Diffley was surprised by the resilience of the Northeast, where housing was less of an economic problem than it was in other places.
“You can argue that in the Northeast, it was worse in the 1990s” recession, he said, noting that Wall Street problems haven’t weighed down the Northeast as much as they did two decades earlier.
Despite being in the middle of the pack, North Carolina is growing again, Vitner said, and South Carolina is seeing more industrial hiring as BMW expands its auto manufacturing, Boeing operates a new plant in the state and tire makers are returning to the region.
“Most of the improvement in North Carolina is in Charlotte and Raleigh. Virtually all of the metro areas are seeing some improvement,” Vitner said.
In Florida, housing has bottomed as Latin American investment is flowing in the southern half of the state, but Vitner warned that “we fell so hard in Florida that we’ve got so much ground to make up.”
The broad recovery doesn’t always show up quickly in the employment numbers, cautioned Marisa Di Natale, the director of research for forecaster Moody’s Analytics, in West Chester, Pa.
“The breadth of the recovery has spread, both in terms of geography and in terms of industries, and that is pulling more states into the recovery that had been excluded at the outset,” Di Natale said.

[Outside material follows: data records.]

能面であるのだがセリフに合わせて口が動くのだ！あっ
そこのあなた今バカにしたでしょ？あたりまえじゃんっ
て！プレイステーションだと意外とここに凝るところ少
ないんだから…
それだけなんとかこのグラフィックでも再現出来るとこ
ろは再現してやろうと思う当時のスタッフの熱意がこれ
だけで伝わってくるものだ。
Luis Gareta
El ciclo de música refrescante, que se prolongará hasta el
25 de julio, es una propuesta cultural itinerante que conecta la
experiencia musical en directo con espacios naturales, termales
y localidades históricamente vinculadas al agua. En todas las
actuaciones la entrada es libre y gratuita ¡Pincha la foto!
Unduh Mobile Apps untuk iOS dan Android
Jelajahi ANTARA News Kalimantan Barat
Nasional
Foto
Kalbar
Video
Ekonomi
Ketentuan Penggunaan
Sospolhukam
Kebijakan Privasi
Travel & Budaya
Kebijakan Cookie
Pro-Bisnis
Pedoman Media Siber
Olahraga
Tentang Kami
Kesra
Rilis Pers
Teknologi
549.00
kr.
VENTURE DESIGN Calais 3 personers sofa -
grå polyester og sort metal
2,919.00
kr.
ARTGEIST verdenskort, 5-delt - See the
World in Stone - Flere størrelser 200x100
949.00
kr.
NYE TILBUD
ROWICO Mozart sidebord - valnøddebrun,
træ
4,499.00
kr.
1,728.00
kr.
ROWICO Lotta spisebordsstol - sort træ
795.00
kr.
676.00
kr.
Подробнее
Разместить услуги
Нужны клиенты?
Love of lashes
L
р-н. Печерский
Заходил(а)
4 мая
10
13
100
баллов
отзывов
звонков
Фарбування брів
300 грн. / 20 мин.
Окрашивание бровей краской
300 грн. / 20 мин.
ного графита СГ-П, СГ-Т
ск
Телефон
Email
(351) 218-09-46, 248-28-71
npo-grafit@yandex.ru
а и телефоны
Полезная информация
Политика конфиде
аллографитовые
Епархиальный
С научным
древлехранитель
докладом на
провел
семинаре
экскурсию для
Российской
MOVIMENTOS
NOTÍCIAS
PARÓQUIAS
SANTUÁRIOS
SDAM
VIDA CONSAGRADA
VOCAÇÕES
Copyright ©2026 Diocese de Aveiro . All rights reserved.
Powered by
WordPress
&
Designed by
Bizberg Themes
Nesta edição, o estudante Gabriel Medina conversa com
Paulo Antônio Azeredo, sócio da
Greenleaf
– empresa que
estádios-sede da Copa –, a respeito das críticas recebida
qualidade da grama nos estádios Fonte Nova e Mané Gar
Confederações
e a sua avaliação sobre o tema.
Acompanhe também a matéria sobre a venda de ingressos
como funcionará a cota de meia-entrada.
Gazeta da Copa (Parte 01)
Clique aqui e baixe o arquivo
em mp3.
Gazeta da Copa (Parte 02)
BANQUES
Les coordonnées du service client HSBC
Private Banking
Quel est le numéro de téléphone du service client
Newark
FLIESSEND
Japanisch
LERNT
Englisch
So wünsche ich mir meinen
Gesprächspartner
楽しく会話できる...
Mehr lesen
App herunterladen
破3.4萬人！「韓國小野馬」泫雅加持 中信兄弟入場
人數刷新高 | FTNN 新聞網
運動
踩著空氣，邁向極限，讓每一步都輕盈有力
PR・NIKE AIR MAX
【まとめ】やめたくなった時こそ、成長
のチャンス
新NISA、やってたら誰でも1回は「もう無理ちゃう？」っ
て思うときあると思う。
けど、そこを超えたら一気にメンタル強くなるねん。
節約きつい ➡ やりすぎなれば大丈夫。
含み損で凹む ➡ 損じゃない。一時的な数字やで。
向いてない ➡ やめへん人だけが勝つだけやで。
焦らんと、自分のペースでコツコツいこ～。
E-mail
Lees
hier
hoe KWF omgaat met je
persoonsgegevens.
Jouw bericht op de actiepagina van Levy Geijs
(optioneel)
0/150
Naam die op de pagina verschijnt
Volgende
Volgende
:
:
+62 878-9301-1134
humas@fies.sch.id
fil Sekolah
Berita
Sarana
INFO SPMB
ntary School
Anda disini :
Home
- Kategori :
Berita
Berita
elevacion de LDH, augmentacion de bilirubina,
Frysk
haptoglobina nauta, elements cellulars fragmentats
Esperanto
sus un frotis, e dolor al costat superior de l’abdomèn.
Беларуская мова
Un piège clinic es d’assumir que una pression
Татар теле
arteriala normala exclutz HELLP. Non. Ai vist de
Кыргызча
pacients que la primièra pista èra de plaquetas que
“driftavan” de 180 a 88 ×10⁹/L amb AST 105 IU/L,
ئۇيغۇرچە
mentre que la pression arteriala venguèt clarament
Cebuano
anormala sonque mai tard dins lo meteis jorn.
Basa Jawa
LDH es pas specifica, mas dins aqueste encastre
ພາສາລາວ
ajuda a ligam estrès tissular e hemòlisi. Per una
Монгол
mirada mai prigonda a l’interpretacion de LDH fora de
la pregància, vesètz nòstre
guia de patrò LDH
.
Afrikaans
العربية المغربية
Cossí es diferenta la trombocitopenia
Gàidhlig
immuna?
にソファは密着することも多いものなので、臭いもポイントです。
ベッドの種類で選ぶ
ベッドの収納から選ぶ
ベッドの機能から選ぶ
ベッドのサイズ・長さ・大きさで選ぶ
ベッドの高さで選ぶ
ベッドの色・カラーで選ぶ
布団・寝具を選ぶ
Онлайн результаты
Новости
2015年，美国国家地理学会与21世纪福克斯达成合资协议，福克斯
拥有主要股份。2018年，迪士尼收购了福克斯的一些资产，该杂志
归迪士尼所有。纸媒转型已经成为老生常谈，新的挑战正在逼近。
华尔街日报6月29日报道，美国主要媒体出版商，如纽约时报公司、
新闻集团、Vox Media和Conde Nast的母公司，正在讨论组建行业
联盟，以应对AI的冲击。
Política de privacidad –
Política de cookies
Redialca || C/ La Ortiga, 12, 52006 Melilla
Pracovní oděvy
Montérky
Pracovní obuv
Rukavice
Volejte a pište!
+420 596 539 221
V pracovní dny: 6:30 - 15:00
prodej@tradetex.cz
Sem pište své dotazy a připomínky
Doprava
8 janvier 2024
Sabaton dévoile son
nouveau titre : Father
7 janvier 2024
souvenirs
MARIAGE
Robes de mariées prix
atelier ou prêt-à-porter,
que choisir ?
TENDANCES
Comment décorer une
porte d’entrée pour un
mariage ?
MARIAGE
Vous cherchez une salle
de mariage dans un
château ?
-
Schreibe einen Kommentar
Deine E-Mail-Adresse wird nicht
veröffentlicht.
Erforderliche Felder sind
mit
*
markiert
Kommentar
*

Nevada’s employment numbers look bad, but Las Vegas is enjoying an uptick in tourism as the wider economic recovery allows businesses to schedule conventions and consumers spend more.
“Even in Florida, other industries outside of housing are doing well. Florida is benefiting from tourism,” Di Natale said. “When you look at more recent data, some of those states that fell the most are coming back more strongly.”
Similarly, parts of California look much better than its 6.5 percentage points off peak employment. The Central Valley and areas east of Los Angeles continue to struggle because of excessive homebuilding and the real estate bust. But tourism and port activity have helped Los Angeles, and tech companies have buoyed the Bay Area.
“You’ve got to break California into its parts,” Diffley said.